• [TASK DIRECTIONS]: Apart from the pictures, please restate every entry below exactly.

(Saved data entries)

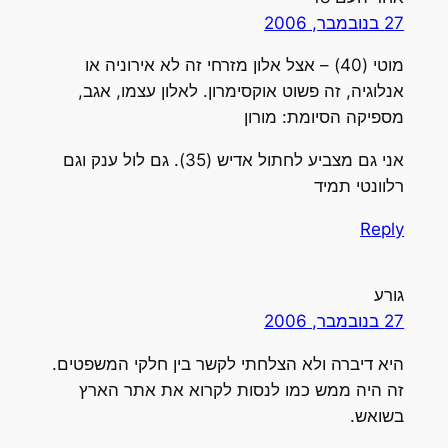
27 בנובמבר, 2006
מוטי (40) – אצל אלון מזרחי זה לא אירוניה או
אנלוגיה, זה פשוט אוקסימרון. לאלון עצמו, אגב,
מספיקה הסיומת: מורון
אני גם מצביע לחתול אדיש (35). גם לול ענק וגם
רלוונטי תמיד
Reply
גורע
27 בנובמבר, 2006
היא דיברה ולא הצלחתי לקשר בין חלקי המשפטים.
זה היה ממש כמו לנסות לקרוא את אתר הארץ
בשואש.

• [RESULT OF THE EXERCISE]:
27 בנובמבר, 2006
מוטי (40) – אצל אלון מזרחי זה לא אירוניה או
אנלוגיה, זה פשוט אוקסימרון. לאלון עצמו, אגב,
מספיקה הסיומת: מורון
אני גם מצביע לחתול אדיש (35). גם לול ענק וגם
רלוונטי תמיד
Reply
גורע
27 בנובמבר, 2006
היא דיברה ולא הצלחתי לקשר בין חלקי המשפטים.
זה היה ממש כמו לנסות לקרוא את אתר הארץ
בשואש.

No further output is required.